What about other guidance? Let’s look to the ACA for help. Recall that nongrandfathered plans must cover in-network preventive health services at 100%. The US Preventive Services Task Force (USPSTF) helps define preventive health services, and tobacco use interventions are among the recommendations receiving the highest “A” rating. The USPSTF’s Final Recommendation Statement has this conclusion: “the evidence on the use of ENDS for tobacco smoking cessation in adults, including pregnant women, is insufficient, and the balance of benefits and harms cannot be determined.” That’s not much help. The Statement was issued in 2015 so it may be updated at some point.

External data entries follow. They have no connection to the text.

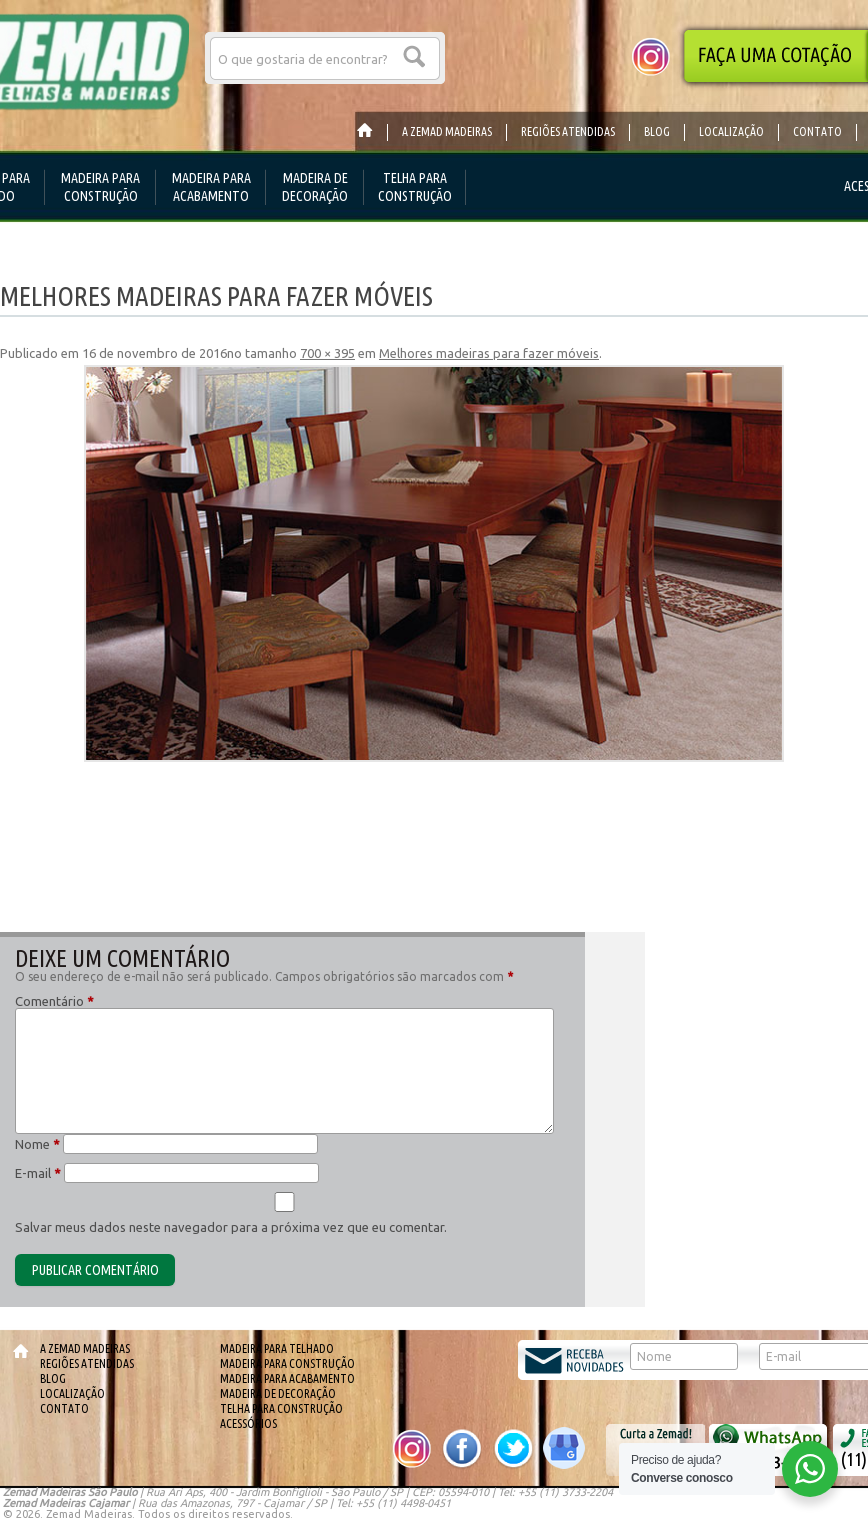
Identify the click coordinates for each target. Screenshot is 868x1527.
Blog (53, 1378)
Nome (37, 1144)
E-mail (38, 1173)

An employer interested in the health of their employees -- as well as in minimizing the risk of claims for nicotine-related health issues -- should address vaping/ENDS in their workplace policies (we know of few, if any, employers that permit vaping at the worksite other than in areas designated for tobacco use) and in their wellness programs, as long as the 30% cap is not an issue. Some might even consider going above 30%, given the lack of clarity in the 2013 regulations. Even the CDC is very clear that they do not recommend anyone starting vaping and that it is particularly dangerous for adolescents, pregnant women or those with underlying health conditions. Armed with the FDA’s formally stated, clearly negative stance on vaping/ENDS, employers can feel confident in both their policies and messaging that reinforces the risks of these products.